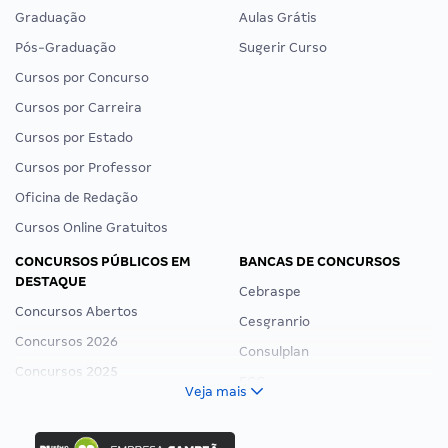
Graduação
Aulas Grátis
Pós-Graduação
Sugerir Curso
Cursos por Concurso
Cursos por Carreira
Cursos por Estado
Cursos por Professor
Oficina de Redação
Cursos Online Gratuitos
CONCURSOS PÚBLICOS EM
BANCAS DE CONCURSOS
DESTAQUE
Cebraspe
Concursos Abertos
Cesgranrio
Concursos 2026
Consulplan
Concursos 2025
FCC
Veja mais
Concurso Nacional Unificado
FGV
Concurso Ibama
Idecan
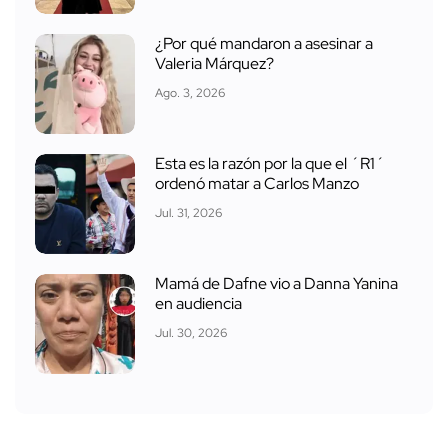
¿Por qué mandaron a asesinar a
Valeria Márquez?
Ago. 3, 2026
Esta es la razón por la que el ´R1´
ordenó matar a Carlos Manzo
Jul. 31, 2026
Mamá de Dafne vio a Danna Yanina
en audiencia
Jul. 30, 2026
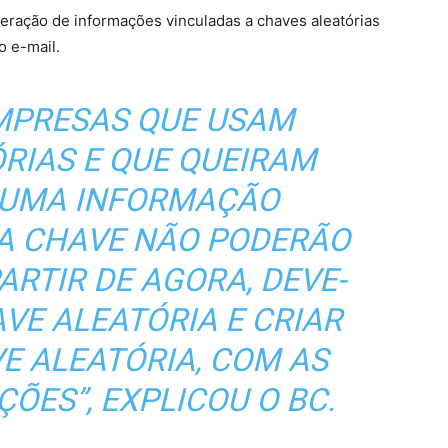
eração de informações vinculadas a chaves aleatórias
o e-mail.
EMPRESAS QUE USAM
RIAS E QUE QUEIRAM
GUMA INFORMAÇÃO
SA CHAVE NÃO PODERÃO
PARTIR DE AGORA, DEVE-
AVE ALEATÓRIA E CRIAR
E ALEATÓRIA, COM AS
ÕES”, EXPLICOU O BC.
* * *
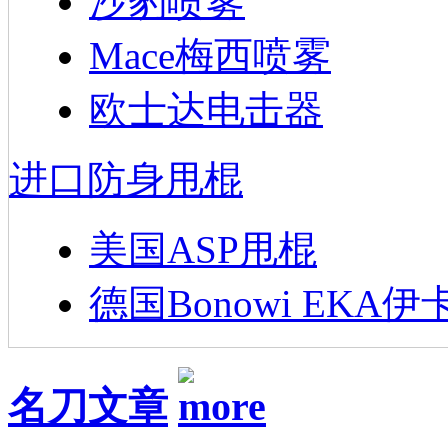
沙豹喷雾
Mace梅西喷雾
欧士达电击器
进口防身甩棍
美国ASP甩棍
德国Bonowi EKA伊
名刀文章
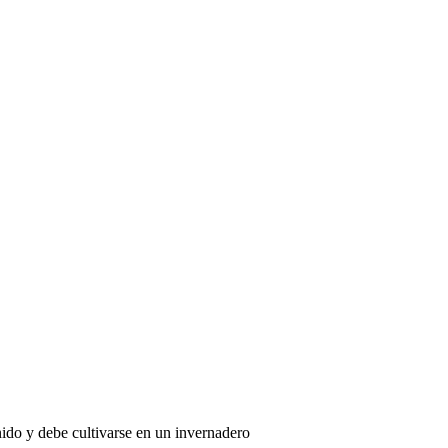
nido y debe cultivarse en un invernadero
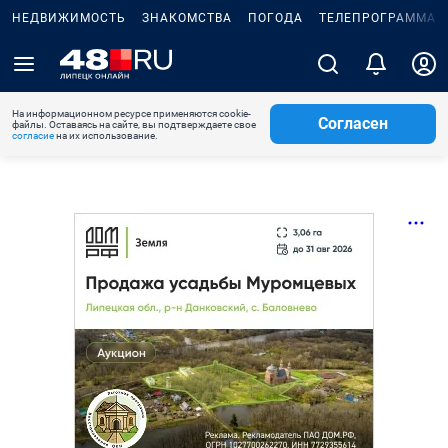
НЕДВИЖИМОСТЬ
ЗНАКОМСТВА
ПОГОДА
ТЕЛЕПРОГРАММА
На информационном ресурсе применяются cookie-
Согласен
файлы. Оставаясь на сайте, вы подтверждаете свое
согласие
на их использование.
==
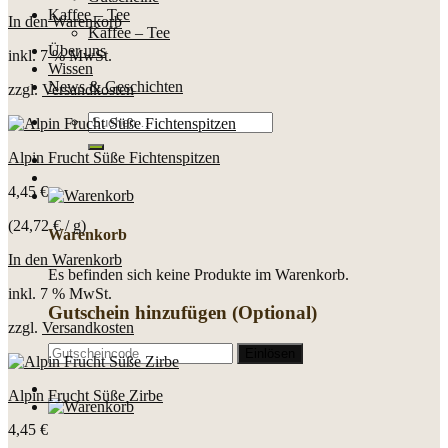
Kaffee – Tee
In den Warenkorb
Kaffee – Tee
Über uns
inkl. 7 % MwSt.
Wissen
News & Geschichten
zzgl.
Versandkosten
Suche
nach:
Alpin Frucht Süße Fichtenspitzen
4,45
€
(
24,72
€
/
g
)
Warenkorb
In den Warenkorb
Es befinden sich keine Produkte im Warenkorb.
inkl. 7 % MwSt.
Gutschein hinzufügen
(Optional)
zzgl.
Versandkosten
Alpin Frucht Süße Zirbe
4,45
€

[THE PROBLEM] Give again the lines of the listing above that run from the one with "Aulas Grátis" up to and including the one with "EXPLICOU O BC.". Keep them exact and omit the pictures.

[COMPLETED TASK]
Aulas Grátis
Pós-Graduação
Sugerir Curso
Cursos por Concurso
Cursos por Carreira
Cursos por Estado
Cursos por Professor
Oficina de Redação
Cursos Online Gratuitos
CONCURSOS PÚBLICOS EM
BANCAS DE CONCURSOS
DESTAQUE
Cebraspe
Concursos Abertos
Cesgranrio
Concursos 2026
Consulplan
Concursos 2025
FCC
Veja mais
Concurso Nacional Unificado
FGV
Concurso Ibama
Idecan
¿Por qué mandaron a asesinar a
Valeria Márquez?
Ago. 3, 2026
Esta es la razón por la que el ´R1´
ordenó matar a Carlos Manzo
Jul. 31, 2026
Mamá de Dafne vio a Danna Yanina
en audiencia
Jul. 30, 2026
eração de informações vinculadas a chaves aleatórias
o e-mail.
EMPRESAS QUE USAM
RIAS E QUE QUEIRAM
GUMA INFORMAÇÃO
SA CHAVE NÃO PODERÃO
PARTIR DE AGORA, DEVE-
AVE ALEATÓRIA E CRIAR
E ALEATÓRIA, COM AS
ÕES”, EXPLICOU O BC.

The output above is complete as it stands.